You could proceed by contradiction. – PEV Jan 20 '11 at 7:18
1  
@Andres Caicedo: I think I get it, so $0 \leq h \leq 1$ and then we extend it. Then observe $A \subseteq h^{-1}(\{0\})$ and similarly $B \subseteq h^{-1}(\{1\}$. But singletons are closed in $\mathbb{R}$ and h is continuous so taking closures we get the result. Is this alright? thank you again. – student Jan 20 '11 at 7:20
    
Exactly. Of course, the proof of continuity for $h$ is the same as for $g$. – Andrés E. Caicedo Jan 20 '11 at 7:23
    
@Andres Caicedo: Thank you very much. – student Jan 20 '11 at 7:27

CW answer to push it from unanswered queue:

Let $g(x)=\min\{1,f(x)\}$, and check that $g$ is continuous. Then let $h(x)=\max\{0,g(x)\}$, and check that $h$ is continuous.

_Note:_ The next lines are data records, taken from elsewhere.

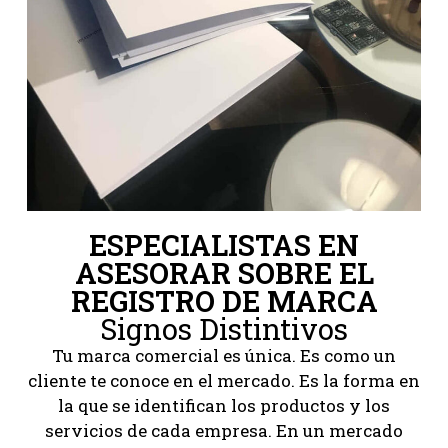
ESPECIALISTAS EN
ASESORAR SOBRE EL
REGISTRO DE MARCA
Signos Distintivos
Tu marca comercial es única. Es como un
cliente te conoce en el mercado. Es la forma en
la que se identifican los productos y los
servicios de cada empresa. En un mercado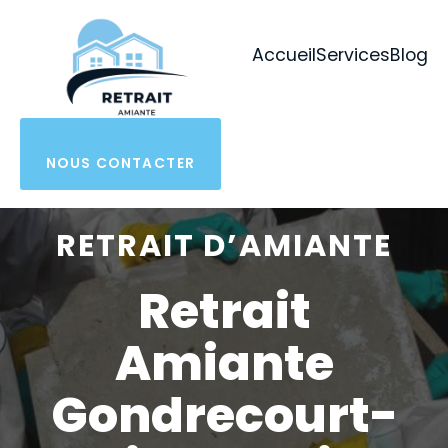
Aller
au
Accueil
Services
Blog
contenu
NOUS CONTACTER
RETRAIT D’AMIANTE
Retrait
Amiante
Gondrecourt-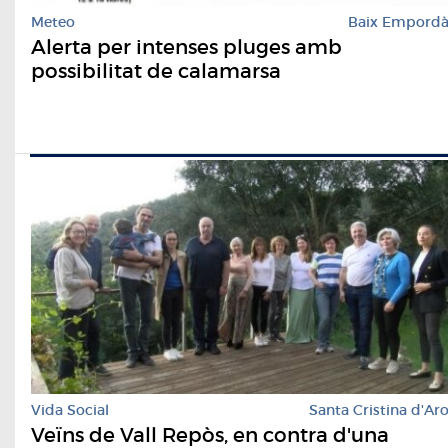
Meteo
Baix Empord
Alerta per intenses pluges amb
possibilitat de calamarsa
Vida Social
Santa Cristina d'Ar
Veïns de Vall Repòs, en contra d'una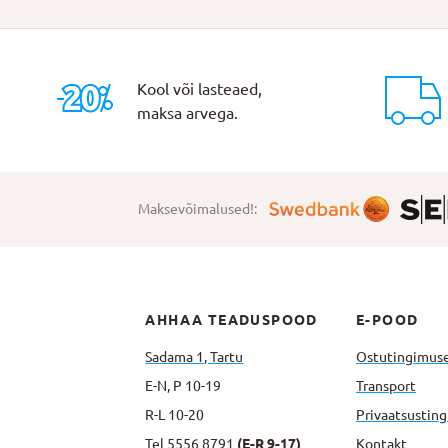
Kool või lasteaed,
maksa arvega.
Maksevõimalused!:
AHHAA TEADUSPOOD
E-POOD
Sadama 1, Tartu
Ostutingimus
E-N, P 10-19
Transport
R-L 10-20
Privaatsus­tin
Tel
5556 8791
(E-R 9-17)
Kontakt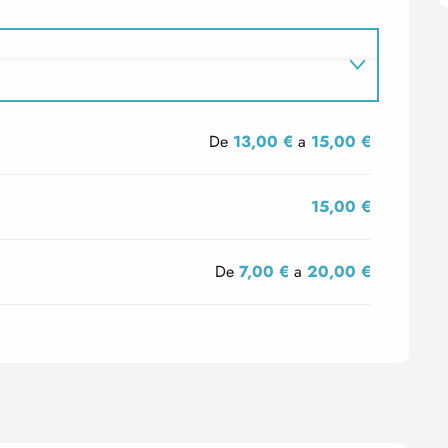
De
13,00 €
a
15,00 €
15,00 €
De
7,00 €
a
20,00 €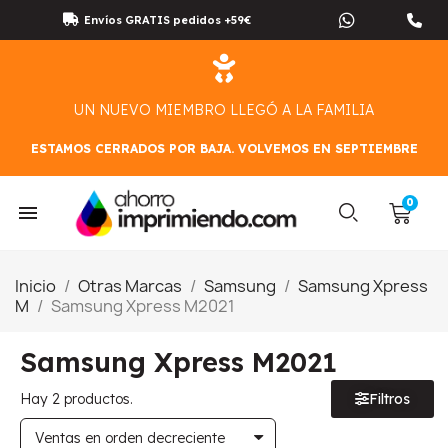
Envíos GRATIS pedidos +59€
UN NUEVO MIEMBRO LLEGÓ A LA FAMILIA
ESTAMOS CERRADOS POR BAJA. VOLVEMOS EN SEPTIEMBRE
Inicio
Otras Marcas
Samsung
Samsung Xpress
M
Samsung Xpress M2021
Samsung Xpress M2021
Hay 2 productos.
Filtros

$0\le h\le1$ and then we extend it.

Then observe $A\subseteq h^{−1}(\{0\})$ and similarly $B\subseteq h^{−1}(\{1\})$.

But singletons are closed in $\mathbb R$ and $h$ is continuous so taking closures we get the result.

The proof of continuity for $h$ is the same as for $g$

(Answer is taken from comments and looks incomplete though gives an outline to proof, feel free to edit it)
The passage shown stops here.